An early experiment in condominium living, Park Imperial South was designed by modernist architect Barry Berkus in 1960. The units are notable for their folded plate roofs, terrazzo floors and their creative use of concrete block. The original condominium design was skillfully zoned and executed with floor to ceiling windows and sliding glass doors overlooking private walled courtyards. The condominium walls facing public spaces were designed with clerestory windows sitting above decorative concrete block walls.
On October 5, 2016 the Palm Springs city council voted unanimously (4-0-1) to make Park Imperial South the city’s sixth historic district. PSPF board member Ron Marshall made public comment in support of the designation. In part, Marshall commented that “The foundation enthusiastically supports [this]…designation… and further commends the hard work and research done by preparer Peter Dixon. PSPF has [had] a very positive relationship with…Park Imperial South…[and] in February of 2011, Park Imperial South received a PSPF grant to underwrite the cost of restoring a decorative concrete block wall that had been partially demolished by a previous owner. I’m happy to say that the grant spurred additional investments in the complex and helped engender a fuller appreciation of the architectural significance of Park Imperial South.”
On August 19, 2014 the Park Imperial South Homeowners Association advised PSPF that the 2011 PSPF grant had inspired the restoration of walls in three other units in the complex. Additionally, indications are that other unit owners may likewise restore walls that have been unsympathetically modified.

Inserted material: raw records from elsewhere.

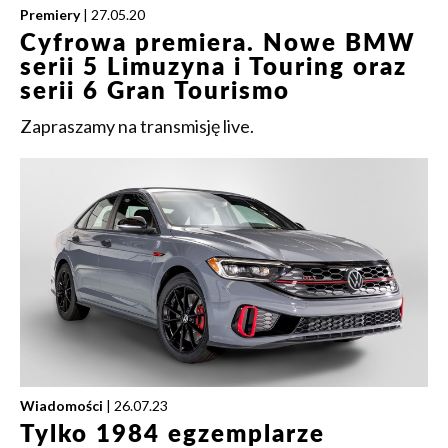
Premiery
| 27.05.20
Cyfrowa premiera. Nowe BMW
serii 5 Limuzyna i Touring oraz
serii 6 Gran Tourismo
Zapraszamy na transmisję live.
Wiadomości
| 26.07.23
Tylko 1984 egzemplarze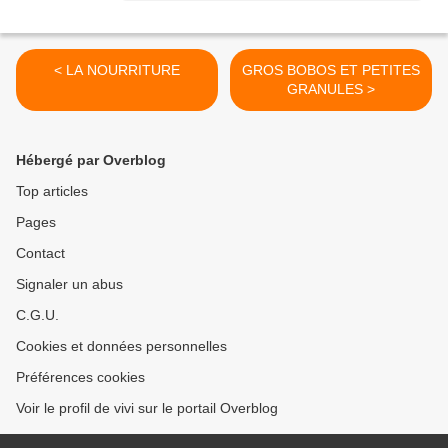
< LA NOURRITURE
GROS BOBOS ET PETITES
GRANULES >
Hébergé par Overblog
Top articles
Pages
Contact
Signaler un abus
C.G.U.
Cookies et données personnelles
Préférences cookies
Voir le profil de vivi sur le portail Overblog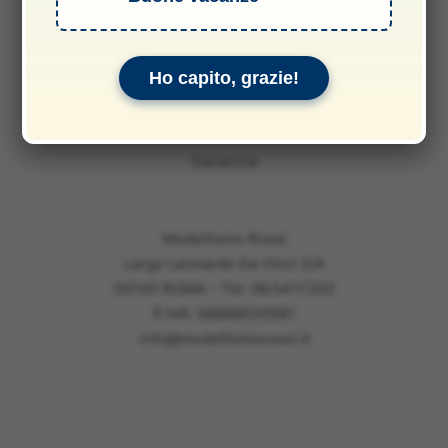
Informativa sulle spedizioni
Privacy & Cookie Policy
Ho capito, grazie!
Informativa sui rimborsi
Informativa legale
Garanzie
Modellismo Rossi
Largo Leonardo Da Vinci 2/A
00145 ROMA - Tel: 06.5417302
P.IVA: 09989030581
info@modellismorossi.it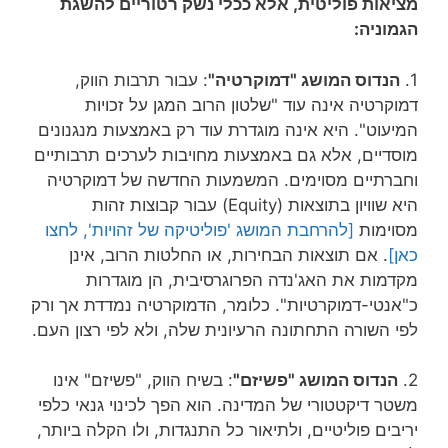
מציאות פוליטית, אלא ככלי נשק רטוריים להשגת
הגמוניה:
1.
הנדוס המושג "דמוקרטיה"
: עבור תרבות הווק,
דמוקרטיה אינה עוד "שלטון הרוב המגן על זכויות
המיעוט". היא אינה מוגדרת עוד רק באמצעות מנגנונים
מוסדיים, אלא גם באמצעות מחויבות לערכים תרבותיים
וחברתיים מסוימים. המשמעות החדשה של דמוקרטיה
היא שוויון בתוצאות (Equity) עבור קבוצות זהות
מסוימות
[להרחבת המושג 'פוליטיקה של זהויות', לחצו
כאן]
. אם תוצאות הבחירות, או החלטות הרוב, אינן
מקדמות את האג'נדה הפרוגרסיבית, הן מוגדרות
כ"אנטי-דמוקרטיות". כלומר, הדמוקרטיה נמדדת אך ורק
לפי השורה התחתונה הרעיונית שלה, ולא לפי רצון העם.
2.
הנדוס המושג "פשיזם"
: בשיח הווק, "פשיזם" אינו
משטר דיקטטורי של המדינה. הוא הפך לכינוי גנאי כלפי
יריבים פוליטיים, ולתיאור כל התנגדות, ולו הקלה ביותר,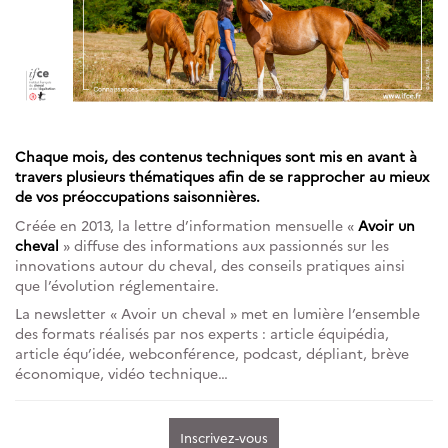
Chaque mois, des contenus techniques sont mis en avant à
travers plusieurs thématiques afin de se rapprocher au mieux
de vos préoccupations saisonnières.
Créée en 2013, la lettre d’information mensuelle «
Avoir un
cheval
» diffuse des informations aux passionnés sur les
innovations autour du cheval, des conseils pratiques ainsi
que l’évolution réglementaire.
La newsletter « Avoir un cheval » met en lumière l’ensemble
des formats réalisés par nos experts : article équipédia,
article équ’idée, webconférence, podcast, dépliant, brève
économique, vidéo technique…
Inscrivez-vous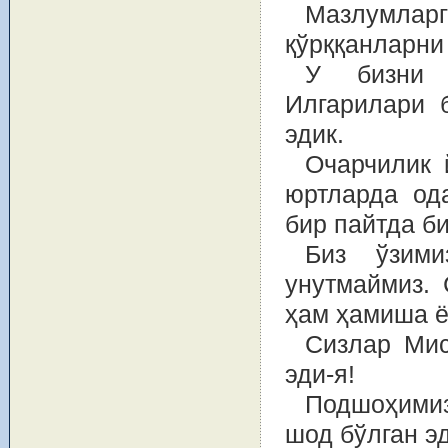
Мазлумларг
қўрққанларни 
У бизни 
Илгарилари 
эдик.
Очарчилик 
юртларда од
бир пайтда би
Биз ўзими
унутмаймиз. 
ҳам ҳамиша ё
Сизлар Мис
эди-я!
Подшоҳимиз
шод бўлган эд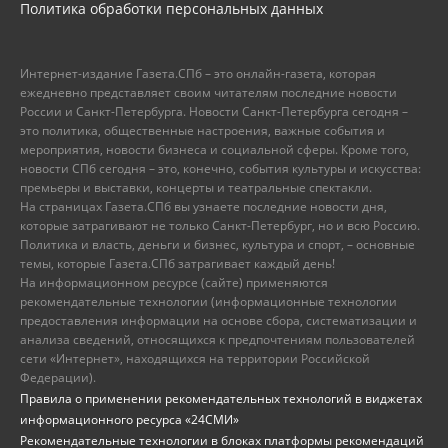
Политика обработки персональных данных
Интернет-издание Газета.СПб – это онлайн-газета, которая
ежедневно представляет своим читателям последние новости
России и Санкт-Петербурга. Новости Санкт-Петербурга сегодня –
это политика, общественные настроения, важные события и
мероприятия, новости бизнеса и социальной сферы. Кроме того,
новости СПб сегодня – это, конечно, события культуры и искусства:
премьеры и выставки, концерты и театральные спектакли.
На страницах Газета.СПб вы узнаете последние новости дня,
которые затрагивают не только Санкт-Петербург, но и всю Россию.
Политика и власть, деньги и бизнес, культура и спорт, – основные
темы, которые Газета.СПб затрагивает каждый день!
На информационном ресурсе (сайте) применяются
рекомендательные технологии (информационные технологии
предоставления информации на основе сбора, систематизации и
анализа сведений, относящихся к предпочтениям пользователей
сети «Интернет», находящихся на территории Российской
Федерации).
Правила о применении рекомендательных технологий в виджетах
информационного ресурса «24СМИ»
Рекомендательные технологии в блоках платформы рекомендаций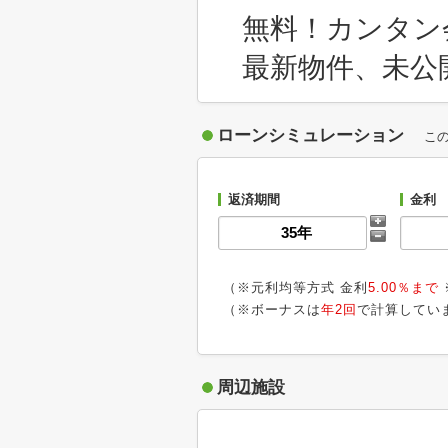
無料！カンタン
最新物件、未公
ローンシミュレーション
こ
返済期間
金利
（※元利均等方式 金利
5.00％まで
（※ボーナスは
年2回
で計算してい
周辺施設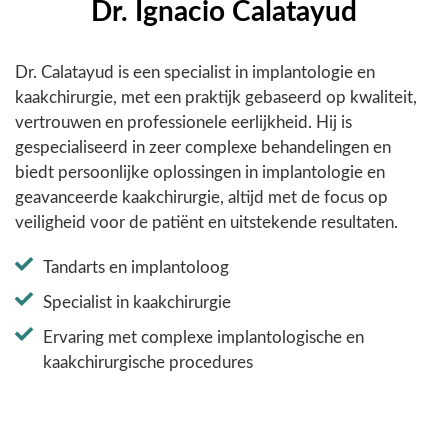
Dr. Ignacio Calatayud
Dr. Calatayud is een specialist in implantologie en
kaakchirurgie, met een praktijk gebaseerd op kwaliteit,
vertrouwen en professionele eerlijkheid. Hij is
gespecialiseerd in zeer complexe behandelingen en
biedt persoonlijke oplossingen in implantologie en
geavanceerde kaakchirurgie, altijd met de focus op
veiligheid voor de patiënt en uitstekende resultaten.
Tandarts en implantoloog
Specialist in kaakchirurgie
Ervaring met complexe implantologische en
kaakchirurgische procedures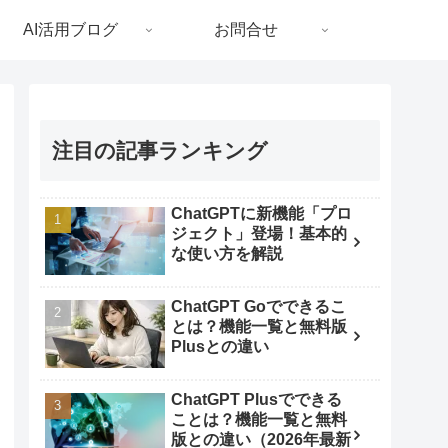
AI活用ブログ
お問合せ
注目の記事ランキング
ChatGPTに新機能「プロ
ジェクト」登場！基本的
な使い方を解説
ChatGPT Goでできるこ
とは？機能一覧と無料版
Plusとの違い
ChatGPT Plusでできる
ことは？機能一覧と無料
版との違い（2026年最新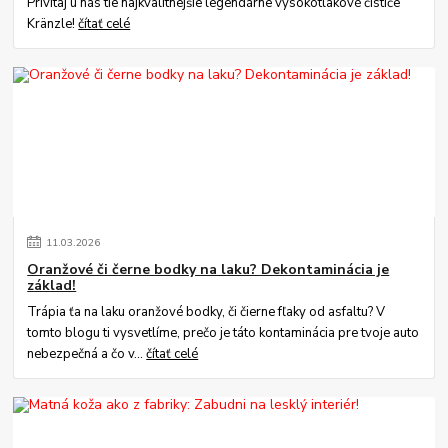
Privítaj u nás tie najkvalitnejšie legendárne vysokotlakové čističe
Kränzle!
čítať celé
11
.
03
.
2026
Oranžové či černe bodky na laku? Dekontaminácia je
základ!
Trápia ťa na laku oranžové bodky, či čierne fľaky od asfaltu? V
tomto blogu ti vysvetlíme, prečo je táto kontaminácia pre tvoje auto
nebezpečná a čo v...
čítať celé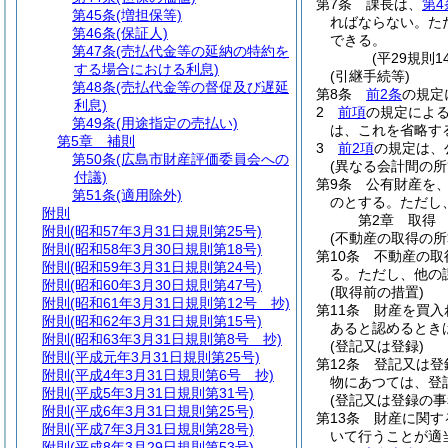
第7条
課長は、
第4
第45条
(増担保等)
ればならない。
た
第46条
(保証人)
できる。
第47条
(売払代金等の延納の特約を
(平29規則
する場合における利息)
(引継手続等)
第48条
(売払代金等の督促及び遅延
第8条
前2条
の規定
利息)
2
前項
の規定によ
第49条
(用途指定の売払い)
は、これを省略す
第5章
補則
3
前2項
の規定は、
第50条
(広島市財産評価委員会への
(異なる会計間の所
付議)
第9条
公有財産を
第51条
(適用除外)
のとする。
ただし
附則
第2章
取得
附則
(昭和57年3月31日規則第25号)
(不動産の取得の所
附則
(昭和58年3月30日規則第18号)
第10条
不動産の取
附則
(昭和59年3月31日規則第24号)
る。
ただし、他の
附則
(昭和60年3月30日規則第47号)
(取得前の措置)
附則
(昭和61年3月31日規則第12号 抄)
第11条
財産を買入
附則
(昭和62年3月31日規則第15号)
あると認めるとき
附則
(昭和63年3月31日規則第8号 抄)
(登記又は登録)
附則
(平成元年3月31日規則第25号)
第12条
登記又は登
附則
(平成4年3月31日規則第6号 抄)
物にあつては、登
附則
(平成5年3月31日規則第31号)
(登記又は登録の事
附則
(平成6年3月31日規則第25号)
第13条
財産に関す
附則
(平成7年3月31日規則第28号)
いて行うことが適
附則
(平成8年3月29日規則第53号)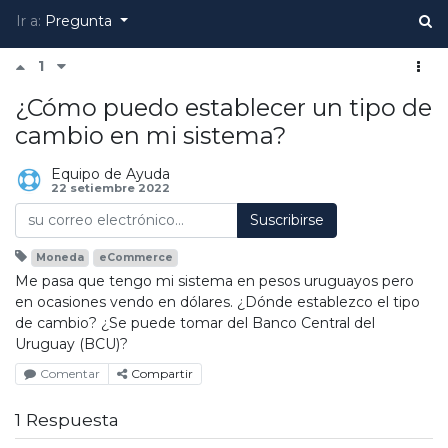
Ir a:
Pregunta
1
¿Cómo puedo establecer un tipo de
cambio en mi sistema?
Equipo de Ayuda
22 setiembre 2022
Suscribirse
Moneda
eCommerce
Me pasa que tengo mi sistema en pesos uruguayos pero
en ocasiones vendo en dólares. ¿Dónde establezco el tipo
de cambio? ¿Se puede tomar del Banco Central del
Uruguay (BCU)?
Comentar
Compartir
1 Respuesta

In November 2011, the Park Imperial South Homeowners Association (PISHOA) announced that it had successfully completed the work funded by a PSPF grant for the reconstruction of a decorative concrete block wall at one of its condominium units. Homeowners association president Jimmy Verrett applauded PSPF’s assistance in this effort and hopes that the successful completion of this demonstration project will “spur enthusiasm for the reconstruction of the remaining walls and the restoration of Berkus’ original vision.”
Architect Barry Berkus’ commented on the successful completion of the grant as follows,
“I am proud of the many ways you [the homeowners association and owners] are sustaining the original thoughts that make Park Imperial [South] unique in its being. It is seldom that a group of owners in a project of your size will take as much time and care in revisiting the original architectural fabric.”
The reconstructed concrete block wall can be seen from South Araby Drive.
On February 14, 2011 PSPF awarded a $1,400 grant to the PISHOA to fund a demonstration project to reconstruct part of a concrete block wall at one of its condominium units hoping the PSPF-funded project would inspire and motivate other PISHOA homeowners to make similar investments (six other units have had portions of their block walls replaced with picture windows). According to PSPF board member and architect Jim Harlan, “the net effect [of these partial demolitions] has been to compromise the massing and rhythmic flow” of the architecture.